I find that when I have read through the logic and reached the else, I must scroll back up to remind myself of the condition - I find code reads more fluently like this:

    if ($x -notmatch $y) {Warning_or_error}  
    else {
        all
        the
        logic
    }

As well as referring to groups in replace operations, we can refer back to them in the expression where they are created. So, we can test for any two vowels like this
$text -match '[aeiou].*'[aeiou]'
But to test for the same vowel twice needs a back reference:
$text -match '([aeiou]).*\1'
returns true when $text holds “Alpha” - \1 is a reference to group 1, so it holds A and matches a; \2 would be group 2 and so on. This expression returns false when the text is “extra”; \1 initially holds ‘e’ which doesn’t match anything, and then a second attempt will try with \1 as ‘a’ which also doesn’t match. Setting $text to “extraordinary” gives true – you can see this would be difficult without regex as ‘a’ isn’t the first vowel, and the two ‘a’ characters are not consecutive vowels either, but as a regex it tries ‘e’, fails and then tries ‘a’.

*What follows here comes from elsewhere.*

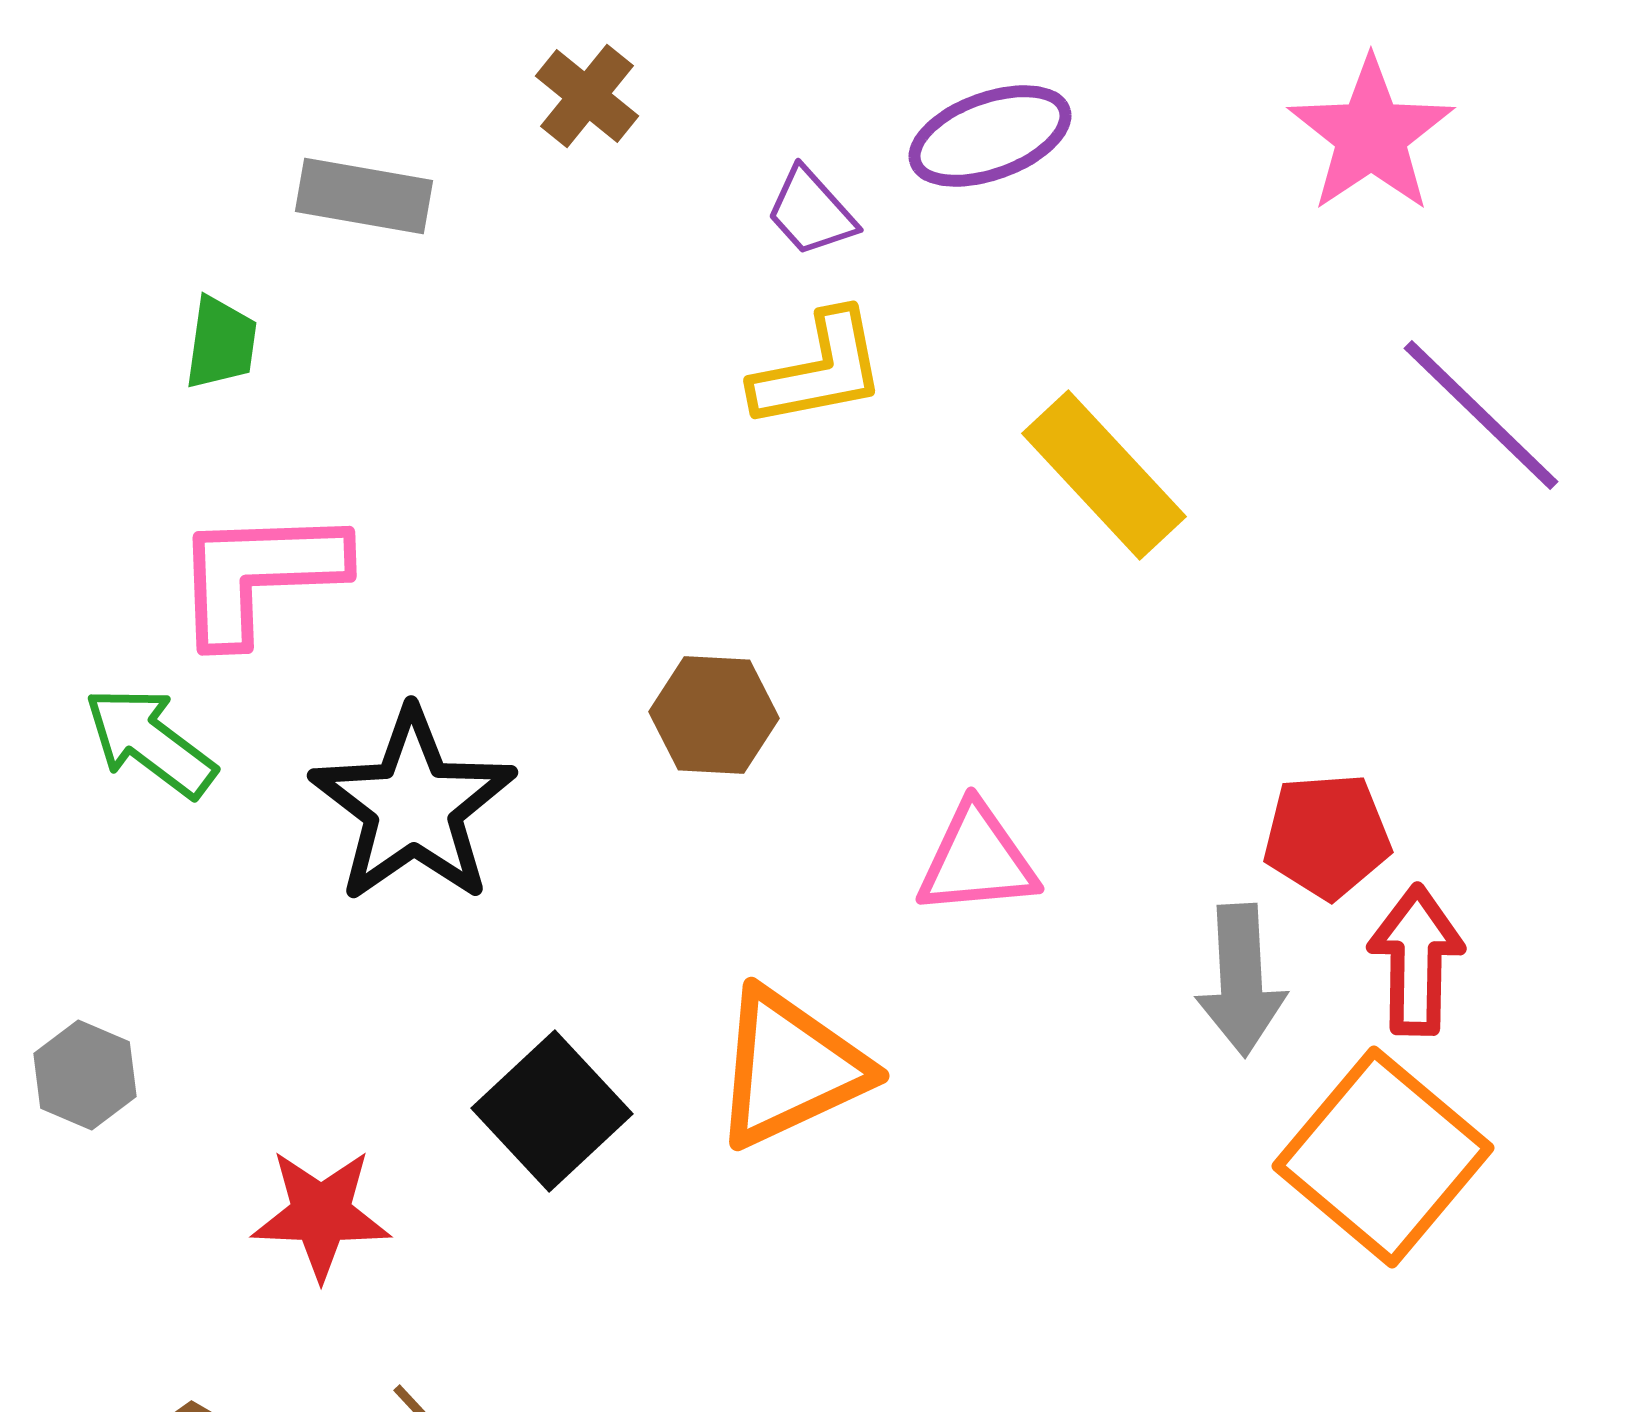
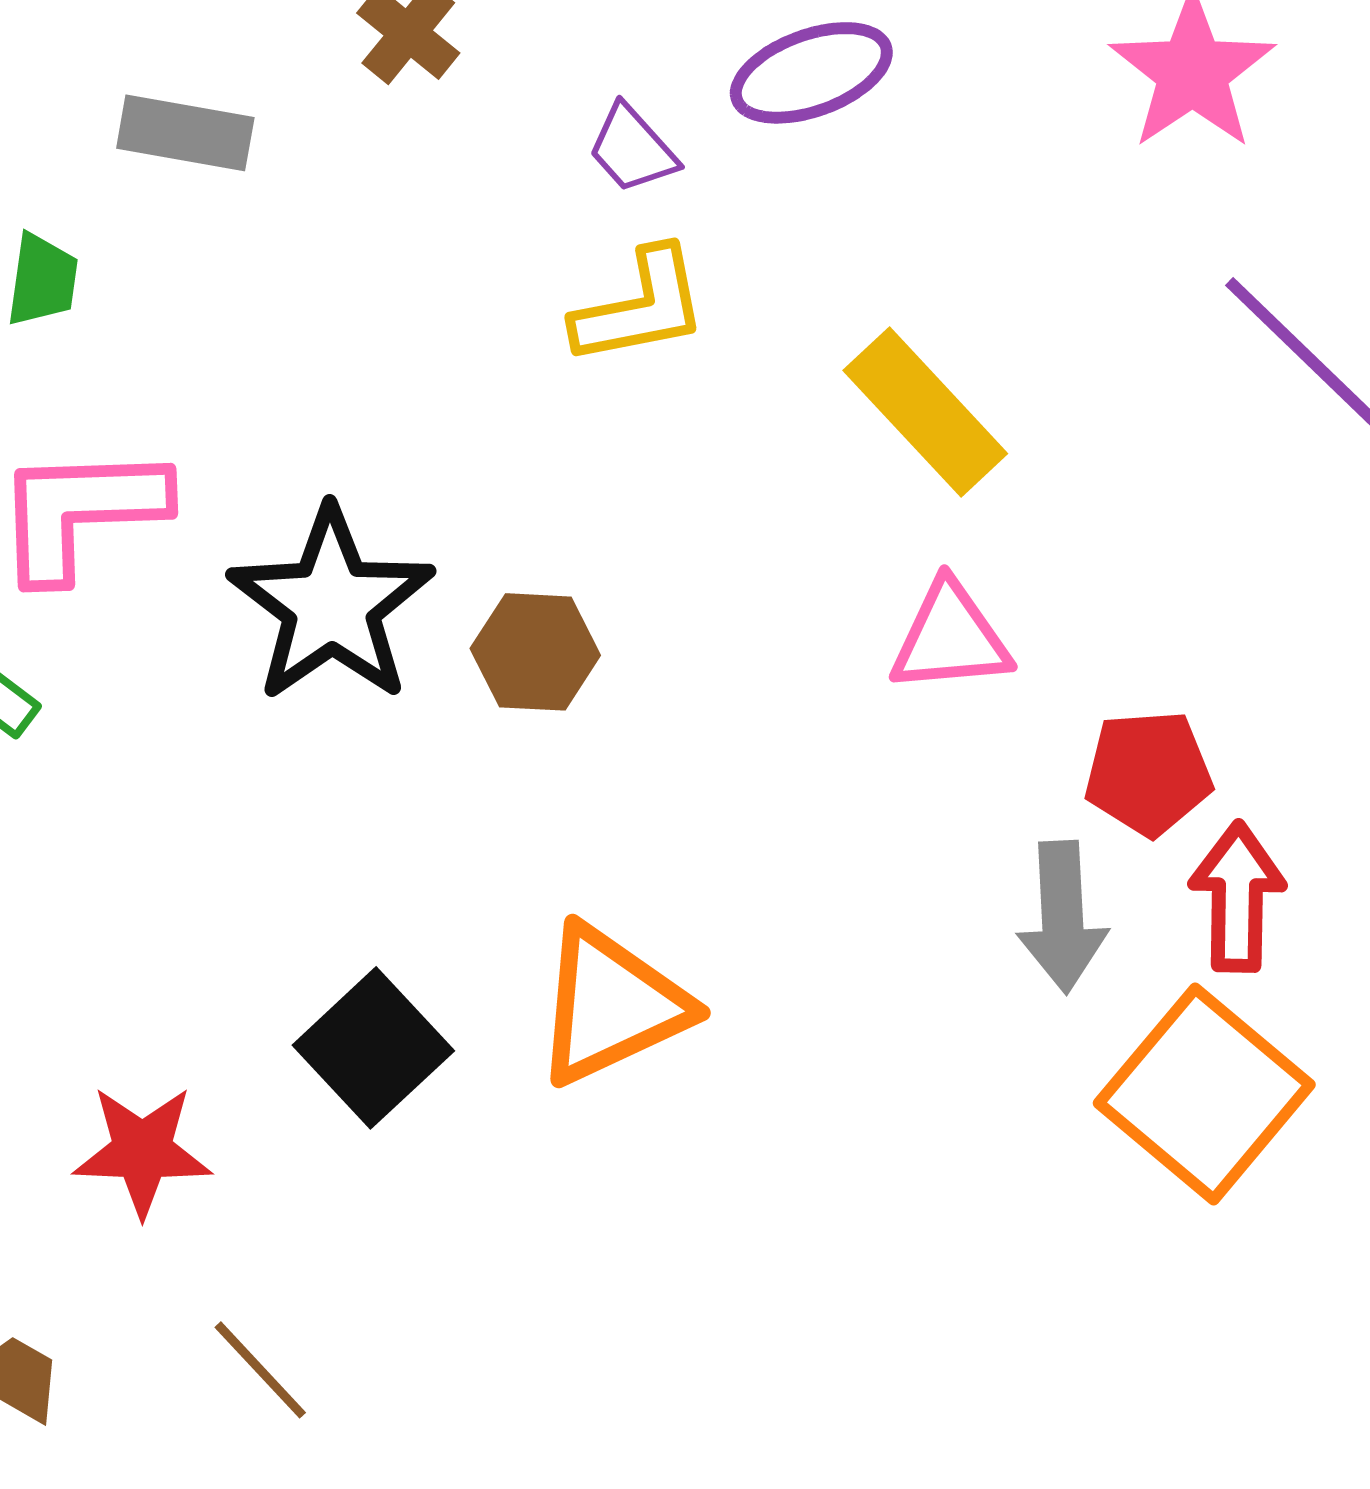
black star: (413, 806) -> (331, 605), moved
pink triangle: (977, 860) -> (950, 638), moved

Using () for more than groups

If the first character inside the () is ? it says the group is doing something special - the main uses of the (?) syntax are listed in the table below:

Description	Syntax
Group with numbered back-reference	`(xxxx)`
Group with `Name` as its back-reference	`(?'Name'xxx)` or `(?<Name>xxx)`
Group without back-reference	`(?:xxx)`
Directive: no unnamed back references.	`(?n)`
Directive: include line break in “any character”	`(?s)`
Directive: `$` & `^` match “start/end of line” instead of “start/end of text”	`(?m)`
Directive: case insensitive processing of letters	`(?i)`
Directive: treat group as atomic (see part 3)	`(?>)`
Comments	`(?# a comment )`
Exclude white space and comments unless escaped	`(?x)`
Look ahead and look behind (see later)	`(?=)`, `(?!)`,`(?<=)` or `(?<!)`
Conditional processing if an earlier group matched	`(?(name)xxx)` or `(?(1)xxx)`

Named groups

The first way of using this syntax is for named groups, <name> or 'name' after the (? specifies a name, which can then be used externally or in a back reference; re-working an earlier example this:
"http://jhoneill.github.io" -match '\^((?\<file\>file)\|(?\<ftp\>ftp)\|(?\<http\>https?))://'
still returns true and still has a group named 1 but that sub-divides into one of 3 named groups:

Name Value
---- -----
http http
1    http
0    http://

This allows us to write code like this:

    if ($path -notmatch '^((?<file>file)|(?<ftp\>ftp)|(?<http>https?))://') {
        Write-Warning 'No Protocol'
    }
    elseIf ($matches.file) {do_something}  
    elseIf ($matches.ftp)  {do_something}  
    elseIf ($matches.http) {do_something}

Unnamed groups use \1, \2, \3 and so on as back-references in the same expresssion and $1, $2, $3 to refer to the groups in a replace operation. For a named back reference we use \k<Name> inside the expression and ${name} when replacing.

Comments and formatting

Specifying the (?x) option at the start of the expression would let us include the monster regex from Part one in a piece of PowerShell which looks like this:

    $GuidRegex = @'
    (?x)
    ^                  # start,
    \{?                # a { sign, optional,
    [0-9a-f]{8}        # a hex digit [0-9 a-f] repeated 8 times ,
    -                  # a – sign,
    ([0-9a-f]{4}-){3}  # the sub expression([hex digit]x4 - ) repeated 3 times,
    [0-9a-f]{12}       # hex digit repeated 12 times,
    \}?                # a } sign, optional,
    $                  # end.  
    '@

Even without comments the layout is easier to follow: anything between a # sign and the end of a line is a comment and spaces and line-breaks are all ignored, so any white-space that is part of the pattern needs to use \s. Any space before the (?x) forms part of the expression, so be sure to put (?x) at the very start of the text without any stray indents.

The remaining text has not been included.